Labolatorium Sastra Teeuw

Profesor Doktor Andreas Teeuw begitu nama lengkapnya, jejak langkah di dunia literasi khusus sastra sudah tidak asing baik bagi akademisi, penggiat, pemerhati dan kalangan pemerintah Indonesia. Banyak karya yang telah dilahirkan dari rahim pengetahuannya baik berbahasa Indonesia, Inggris, ataupun berbahasa Belanda, sedikit saya tuliskan beberapa hasil buah budinya seperti Vooltooid voorspiel: Indonesische Literatuur tussen twee wereldoorlogen (1950), Hariwansa (1950), Pokok dan Tokoh dalam Kesusastraan Indonesia Baru I (1952), Dialectatlas van Lombok (1954),  Pokok dan Tokoh dalam Kesusastraan Indonesia Baru II (1955), A critical survey of studies on Malay and Bahasa Indonesia (1961), Modern Indonesian Literature I & II (Den Haag, 1967, 1979), Sastra Baru Indonesia I (1978), Tergantung pada Kata (1980), Kesusastraan Baru Indonesia (1980), Khazanah Sastra Indonesia (1982), Membaca dan Menilai Sastra (1983), Sastra dan Ilmu Sastra (1984 dan 1988), bersama Toeti Heraty, beliau menjadi editor buku Manifestasi Puisi Indonesia-Belanda (dwibahasa Indonesia dan Belanda; br, 1986), Sastra Indonesia Modern II (1989), Tergantung pada Kata (1990), Indonesia antara Kelisanan dan Keberaksaraan (1994), Citra Manusia Indonesia dalam Karya Sastra Pramoedya Ananta Toer (1997), Teori Sastra dan Penelitian Sastra, Yogyakarta: Makalah Proyek Peningkatan Pengembangan Perguruan Tinggi UGM, dan “Sastra Indonesia, Pribumisasi, dan Novel Sastra” dalam Among Kurnia Ebo (Ed. Sastra di Titik Nadir, Bunga Rampai Teori Sastra Kontemporer (2003). Dan masih banyak karya tulis lainnya, saya berharap manuskrip-manuskrip yang kini belum terdokumentasi dalam format buku segera dapat diluncurkan, khusus menandai dan menghormati jasa-jasa beliau.

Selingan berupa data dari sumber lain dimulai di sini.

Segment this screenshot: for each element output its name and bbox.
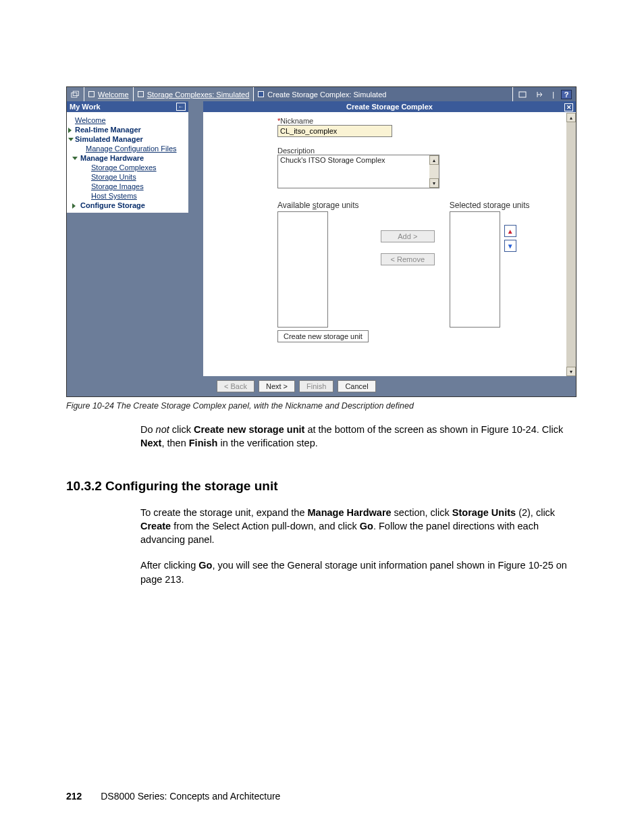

Sapardi Djoko Damono  pada medio 1983 menuliskan resensinya mengenai buku Membaca Dan Menilai Sastra karya Teeuw, dia menyimpulkan bahwa kalau kita bandingkan buku ini dengan Pokok dan Tokoh dalam Kesusastraan Indonesia Modern yang terbit pada tahun 1952 dan 1955.  Di samping menunjukkan perkembangan pemikiran yang terjadi dalam diri profesor ini, bukunya yang terbaru ini juga menunjukkan sesuatu yang tetap ada pada Teeuw: minatnya yang besar terhadap sastra Indonesia. Dalam Pokok dan Tokoh, yang kemudian dikembangkan dan diterjemahkan menjadi Modern Indonesian Literature (1967), Teeuw memusatkan perhatiannya pada pelbagai masalah dan sastrawan di samping membicarakan beberapa karya sastra secara sekilas-sekilas. Pembicaraan tentang karya sastra boleh dikatakan selalu tidak terlepas dari pembicaraan mengenai sastrawan. Dalam membicarakan karya-karya Pramoedya Ananta Toer, misalnya, Teeuw secara panjang lebar menyertakan riwayat hidup novelis itu seolah-olah makna yang didapat pembaca dari buku-buku Pram tidak bisa dilepaskan dari riwayat hidup si pengarang. Pendekatan terhadap sastra semacam ini jelas tidak berlaku lagi bagi Teeuw yang menulis. Tergantung pada Kata (1980) dan Membaca dan Menilai Sastra. Keahlian dan perhatian Teeuw terhadap filologi dan linguistik jelas merupakan sumbangan penting bagi perkembangan pemikirannya, dan tentunya ini sangat berarti bagi sejarah sastra Indonesia.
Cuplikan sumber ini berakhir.